**Task directions:** Copy each entry below verbatim. Skip the pictures.

**Task material:**
____________
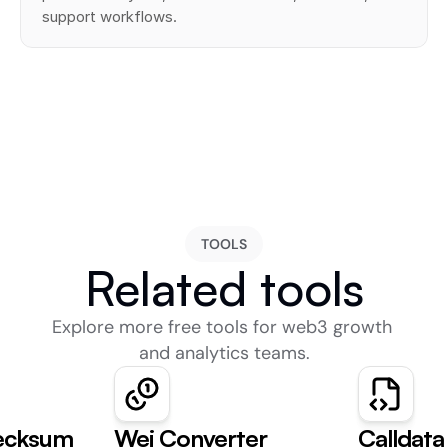
support workflows.
TOOLS
Related tools
Explore more free tools for web3 growth 
and analytics teams.
ecksum
Wei Converter
Calldat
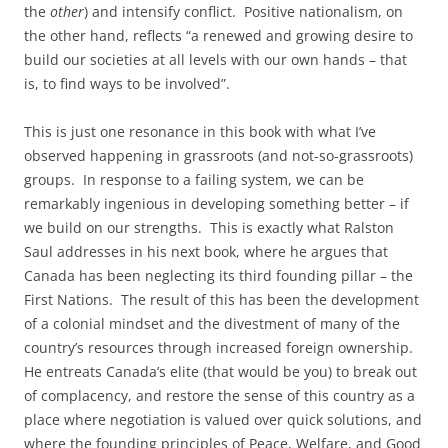
the
other
) and intensify conflict. Positive nationalism, on
the other hand, reflects “a renewed and growing desire to
build our societies at all levels with our own hands – that
is, to find ways to be involved”.
This is just one resonance in this book with what I’ve
observed happening in grassroots (and not-so-grassroots)
groups. In response to a failing system, we can be
remarkably ingenious in developing something better – if
we build on our strengths. This is exactly what Ralston
Saul addresses in his next book, where he argues that
Canada has been neglecting its third founding pillar – the
First Nations. The result of this has been the development
of a colonial mindset and the divestment of many of the
country’s resources through increased foreign ownership.
He entreats Canada’s elite (that would be you) to break out
of complacency, and restore the sense of this country as a
place where negotiation is valued over quick solutions, and
where the founding principles of Peace, Welfare, and Good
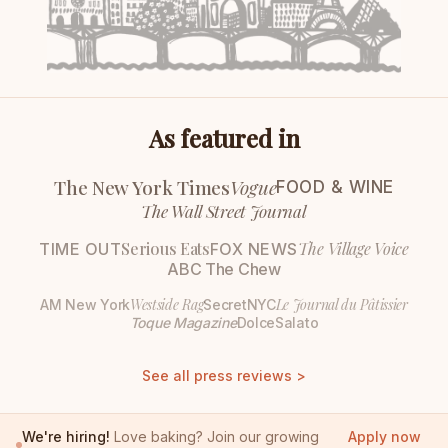
As featured in
The New York Times
Vogue
FOOD & WINE
The Wall Street Journal
Serious Eats
The Village Voice
TIME OUT
FOX NEWS
ABC The Chew
Westside Rag
Le Journal du Pâtissier
AM New York
SecretNYC
Toque Magazine
DolceSalato
See all press reviews >
We're hiring!
Love baking? Join our growing
Apply now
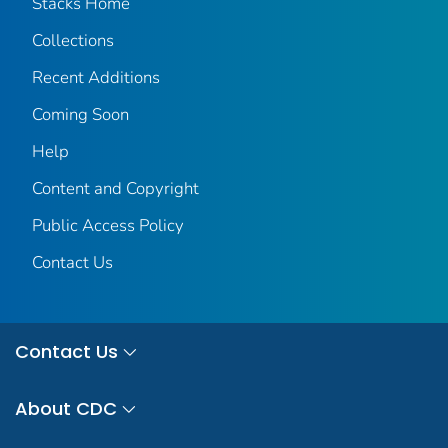
Stacks Home
Collections
Recent Additions
Coming Soon
Help
Content and Copyright
Public Access Policy
Contact Us
Contact Us
About CDC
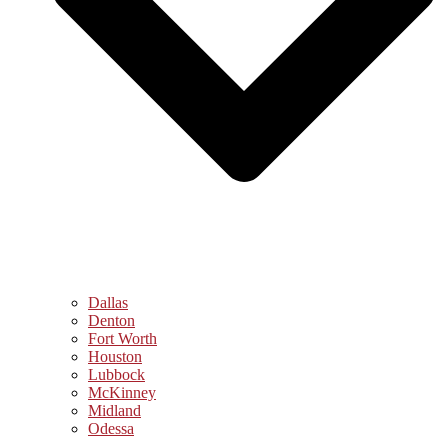
Dallas
Denton
Fort Worth
Houston
Lubbock
McKinney
Midland
Odessa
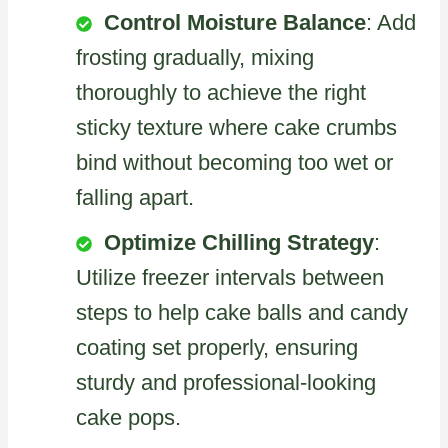
Control Moisture Balance
: Add
frosting gradually, mixing
thoroughly to achieve the right
sticky texture where cake crumbs
bind without becoming too wet or
falling apart.
Optimize Chilling Strategy
:
Utilize freezer intervals between
steps to help cake balls and candy
coating set properly, ensuring
sturdy and professional-looking
cake pops.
____________
**Your response:**
support workflows.
TOOLS
Related tools
Explore more free tools for web3 growth 
and analytics teams.
ecksum
Wei Converter
Calldat
the
other
) and intensify conflict. Positive nationalism, on
the other hand, reflects “a renewed and growing desire to
build our societies at all levels with our own hands – that
is, to find ways to be involved”.
This is just one resonance in this book with what I’ve
observed happening in grassroots (and not-so-grassroots)
groups. In response to a failing system, we can be
remarkably ingenious in developing something better – if
we build on our strengths. This is exactly what Ralston
Saul addresses in his next book, where he argues that
Canada has been neglecting its third founding pillar – the
First Nations. The result of this has been the development
of a colonial mindset and the divestment of many of the
country’s resources through increased foreign ownership.
He entreats Canada’s elite (that would be you) to break out
of complacency, and restore the sense of this country as a
place where negotiation is valued over quick solutions, and
where the founding principles of Peace, Welfare, and Good
As featured in
The New York Times
Vogue
FOOD & WINE
The Wall Street Journal
Serious Eats
The Village Voice
TIME OUT
FOX NEWS
ABC The Chew
Westside Rag
Le Journal du Pâtissier
AM New York
SecretNYC
Toque Magazine
DolceSalato
See all press reviews >
We're hiring!
Love baking? Join our growing
Apply now
Stacks Home
Collections
Recent Additions
Coming Soon
Help
Content and Copyright
Public Access Policy
Contact Us
Contact Us
About CDC
Dallas
Denton
Fort Worth
Houston
Lubbock
McKinney
Midland
Odessa
Control Moisture Balance
: Add
frosting gradually, mixing
thoroughly to achieve the right
sticky texture where cake crumbs
bind without becoming too wet or
falling apart.
Optimize Chilling Strategy
:
Utilize freezer intervals between
steps to help cake balls and candy
coating set properly, ensuring
sturdy and professional-looking
cake pops.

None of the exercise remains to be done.